In 2020, North American rail volumes could fall roughly 15% or more compared to a year ago. This projection, amidst others for deep declines in coal traffic and a shaky environment for intermodal volumes, was divulged in a report from Moody’s Investor Service, a credit ratings firm.
“Continuing declines in coal shipments will weigh heavily on the sector, while relatively stable carloads of agricultural products and more modest declines in chemicals mitigate the overall decline in freight in the sector,” said a May 7 sector comment by Moodys. Meanwhile, “soaring” unemployment could dampen consumer demand, putting intermodal volumes at risk.
Rail freight fell 22% in April year-over-year amid headwinds related to the COVID-19 pandemic. According to Moody’s estimates, the decline appears to have stabilized “tenuously” for now. The pace of how rail volumes increase is uncertain, as some areas are easing their lockdown restrictions.
“The prospect of easing lockdown measures would also indicate that freight volumes could gradually increase as the second quarter progresses,” said Moody’s. “Nevertheless, the pace of increasing rail volumes, if at all, is highly uncertain and we anticipate that rail freight volumes will remain well below last year through the fourth quarter.”
Moody’s report showed that decline in carload volumes is sharper than the drop in intermodal volumes, because carload shipments include coal volumes.

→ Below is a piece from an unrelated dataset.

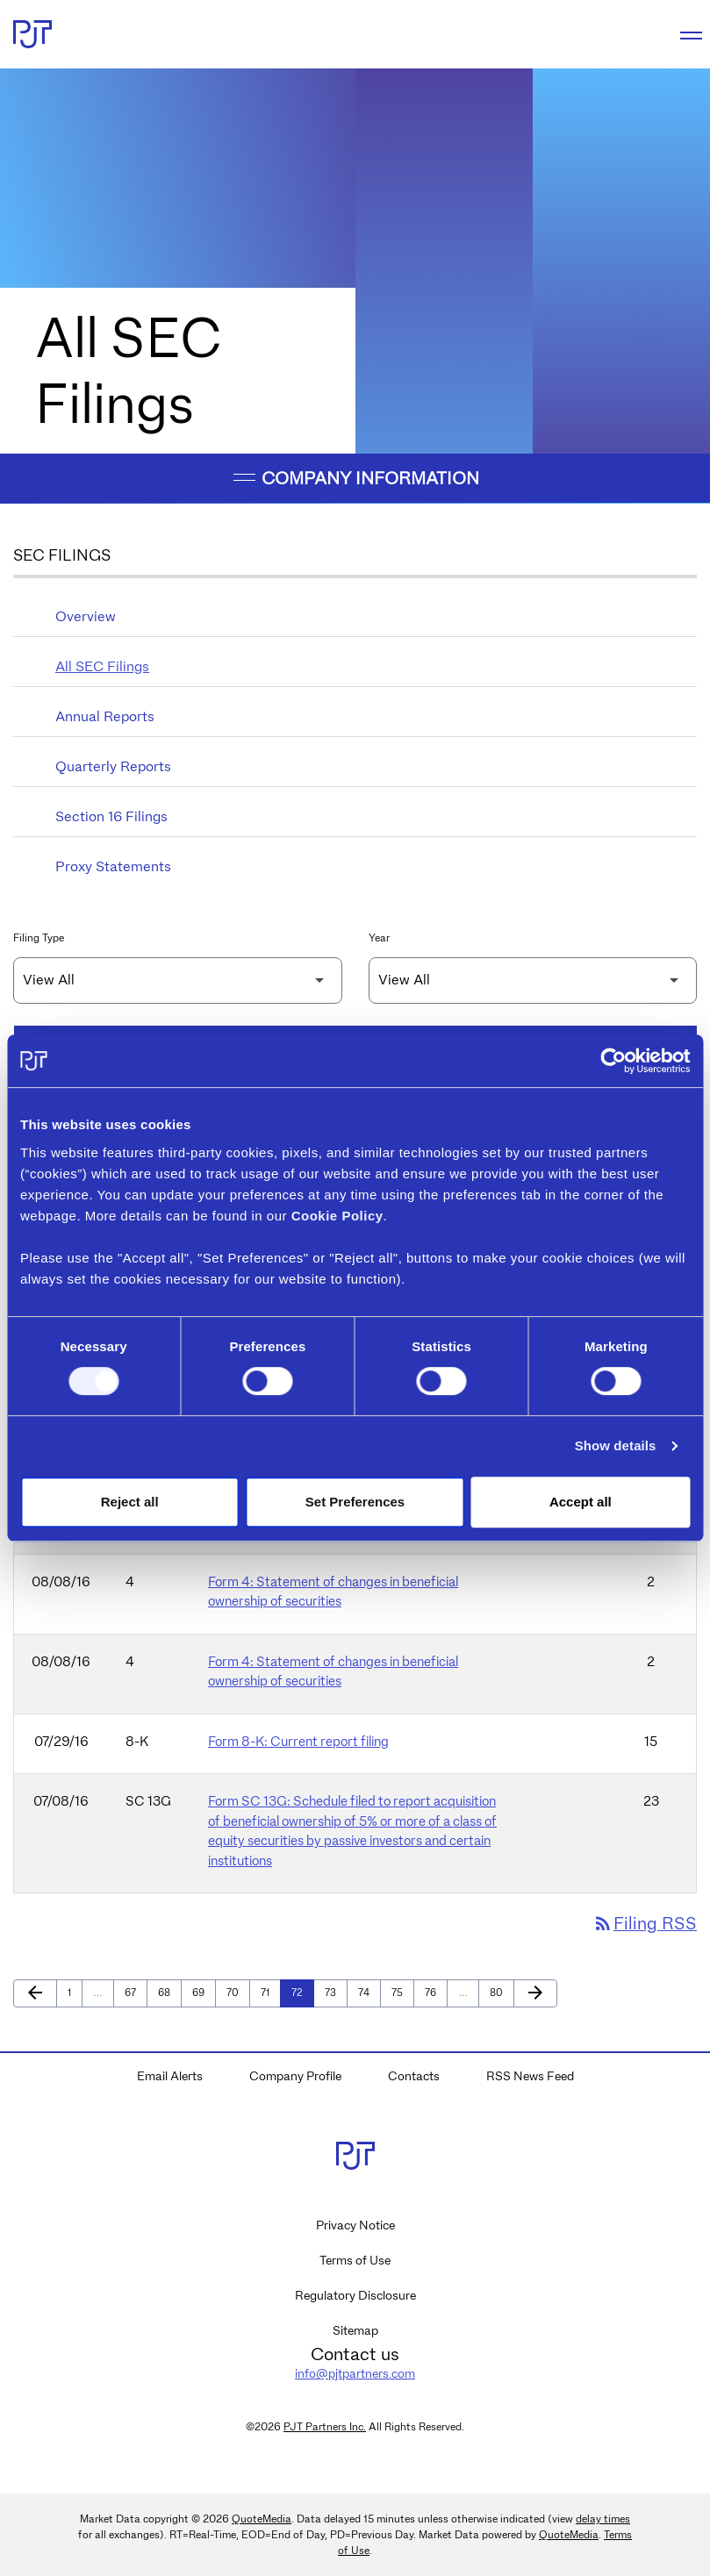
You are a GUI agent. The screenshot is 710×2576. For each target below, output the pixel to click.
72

Coal volumes have fallen amid lower natural gas prices and higher coal stockpiles at utilities. According to the U.S. Energy Information Administration, U.S. coal production totaled 149.8 million short tons for the first three months of 2020, compared with 179.5 million short tons in the first quarter of 2019 and 187.7 million short tons in 2018.
Last October, Moody’s said that coal production in the Powder River Basin, located in the western U.S., could fall off significantly in the coming years.
Meanwhile, the Canadian railways Canadian National (NYSE: CNI) and Canadian Pacific (NYSE: CP) haven’t experienced the same level of declines as their U.S. counterparts, because CN and CP are less exposed to thermal coal and automotive volume drops.
Intermodal volumes fall nearly 7% in the first quarter
As Moody’s calculated a 22% drop in North American rail freight volume in the first quarter, the International Association of North America (IANA) reported a 6.7% decline in intermodal volumes amid coronavirus pressures.
“The coronavirus is the obvious headwind going into Q2 [the second quarter], on top of existing trade issues, and no market segment is immune,” said IANA President and CEO Joni Casey. “We don’t know how long volumes will remain where they are, and recovery will bring its own set of challenges.”
Although domestic containers rose by 2.2% in the first quarter compared with the same period in 2019, international shipments fell 11.3%, and trailers tumbled 23.3%, according to IAN’s quarterly report released on April 30.
The Association of American Railroads has also been reporting intermodal volume declines, with North American intermodal units down 9.8% year-to-date to 5.7 million intermodal containers and trailers, according to data for the week of May 2.
IANA said the seven highest-density trade corridors, which collectively handled 63% of total volume, were down 7.7% in the first quarter. Among the largest losses were the Midwest-Northwest corridor (15.1%) and the South Central-Southwest corridor (14.7%). The remaining five corridors experienced more moderate declines, IANA said: the Midwest-Southwest corridor and the Trans-Canada corridor each slipped 7.7%; the Southeast-Southwest corridor dropped 5.4%; the Intra-Southeast corridor decreased 4.7%; and the Northeast-Midwest corridor fell 2.1% in the first quarter.
Meanwhile, IANA revealed that the volumes of combined intermodal marketing companies (IMC) rose 1.6% over the same period in 2019, while highway loads were up 2.9%, notwithstanding a 0.3% loss on intermodal.